(Saved entries)
========================

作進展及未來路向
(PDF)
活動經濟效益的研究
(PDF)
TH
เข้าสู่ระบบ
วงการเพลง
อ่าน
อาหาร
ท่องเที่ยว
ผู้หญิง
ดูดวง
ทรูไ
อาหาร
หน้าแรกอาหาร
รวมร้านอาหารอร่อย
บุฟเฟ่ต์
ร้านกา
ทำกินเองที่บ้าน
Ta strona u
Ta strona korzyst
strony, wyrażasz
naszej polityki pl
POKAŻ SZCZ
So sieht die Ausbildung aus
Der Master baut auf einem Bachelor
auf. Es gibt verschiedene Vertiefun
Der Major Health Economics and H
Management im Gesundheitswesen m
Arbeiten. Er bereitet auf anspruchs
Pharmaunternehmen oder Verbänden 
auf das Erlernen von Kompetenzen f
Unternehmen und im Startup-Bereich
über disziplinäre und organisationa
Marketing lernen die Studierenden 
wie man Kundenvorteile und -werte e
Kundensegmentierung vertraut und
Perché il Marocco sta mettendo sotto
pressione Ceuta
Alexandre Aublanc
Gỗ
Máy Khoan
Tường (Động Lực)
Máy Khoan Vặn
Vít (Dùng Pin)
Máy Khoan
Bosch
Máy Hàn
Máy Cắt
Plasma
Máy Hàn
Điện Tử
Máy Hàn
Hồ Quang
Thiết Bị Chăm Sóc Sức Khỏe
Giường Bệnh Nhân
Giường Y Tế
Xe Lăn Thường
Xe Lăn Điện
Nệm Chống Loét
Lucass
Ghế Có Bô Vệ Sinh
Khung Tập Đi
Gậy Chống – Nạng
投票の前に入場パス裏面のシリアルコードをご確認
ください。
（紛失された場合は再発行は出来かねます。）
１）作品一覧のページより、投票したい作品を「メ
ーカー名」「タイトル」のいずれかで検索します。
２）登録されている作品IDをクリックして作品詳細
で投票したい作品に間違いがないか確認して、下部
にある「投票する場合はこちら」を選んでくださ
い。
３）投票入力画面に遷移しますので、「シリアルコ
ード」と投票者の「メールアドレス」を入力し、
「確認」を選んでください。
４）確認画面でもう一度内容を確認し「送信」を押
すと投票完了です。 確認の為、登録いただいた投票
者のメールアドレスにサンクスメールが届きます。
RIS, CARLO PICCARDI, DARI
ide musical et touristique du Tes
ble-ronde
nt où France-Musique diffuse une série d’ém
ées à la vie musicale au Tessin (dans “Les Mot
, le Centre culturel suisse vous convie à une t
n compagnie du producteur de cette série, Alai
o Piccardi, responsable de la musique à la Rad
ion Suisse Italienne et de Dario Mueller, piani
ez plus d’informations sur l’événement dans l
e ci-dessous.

========================

What you need to do
The data above needs to be repeated exactly, line for line.

Written answer
作進展及未來路向
(PDF)
活動經濟效益的研究
(PDF)
TH
เข้าสู่ระบบ
วงการเพลง
อ่าน
อาหาร
ท่องเที่ยว
ผู้หญิง
ดูดวง
ทรูไ
อาหาร
หน้าแรกอาหาร
รวมร้านอาหารอร่อย
บุฟเฟ่ต์
ร้านกา
ทำกินเองที่บ้าน
Ta strona u
Ta strona korzyst
strony, wyrażasz
naszej polityki pl
POKAŻ SZCZ
So sieht die Ausbildung aus
Der Master baut auf einem Bachelor
auf. Es gibt verschiedene Vertiefun
Der Major Health Economics and H
Management im Gesundheitswesen m
Arbeiten. Er bereitet auf anspruchs
Pharmaunternehmen oder Verbänden 
auf das Erlernen von Kompetenzen f
Unternehmen und im Startup-Bereich
über disziplinäre und organisationa
Marketing lernen die Studierenden 
wie man Kundenvorteile und -werte e
Kundensegmentierung vertraut und
Perché il Marocco sta mettendo sotto
pressione Ceuta
Alexandre Aublanc
Gỗ
Máy Khoan
Tường (Động Lực)
Máy Khoan Vặn
Vít (Dùng Pin)
Máy Khoan
Bosch
Máy Hàn
Máy Cắt
Plasma
Máy Hàn
Điện Tử
Máy Hàn
Hồ Quang
Thiết Bị Chăm Sóc Sức Khỏe
Giường Bệnh Nhân
Giường Y Tế
Xe Lăn Thường
Xe Lăn Điện
Nệm Chống Loét
Lucass
Ghế Có Bô Vệ Sinh
Khung Tập Đi
Gậy Chống – Nạng
投票の前に入場パス裏面のシリアルコードをご確認
ください。
（紛失された場合は再発行は出来かねます。）
１）作品一覧のページより、投票したい作品を「メ
ーカー名」「タイトル」のいずれかで検索します。
２）登録されている作品IDをクリックして作品詳細
で投票したい作品に間違いがないか確認して、下部
にある「投票する場合はこちら」を選んでくださ
い。
３）投票入力画面に遷移しますので、「シリアルコ
ード」と投票者の「メールアドレス」を入力し、
「確認」を選んでください。
４）確認画面でもう一度内容を確認し「送信」を押
すと投票完了です。 確認の為、登録いただいた投票
者のメールアドレスにサンクスメールが届きます。
RIS, CARLO PICCARDI, DARI
ide musical et touristique du Tes
ble-ronde
nt où France-Musique diffuse une série d’ém
ées à la vie musicale au Tessin (dans “Les Mot
, le Centre culturel suisse vous convie à une t
n compagnie du producteur de cette série, Alai
o Piccardi, responsable de la musique à la Rad
ion Suisse Italienne et de Dario Mueller, piani
ez plus d’informations sur l’événement dans l
e ci-dessous.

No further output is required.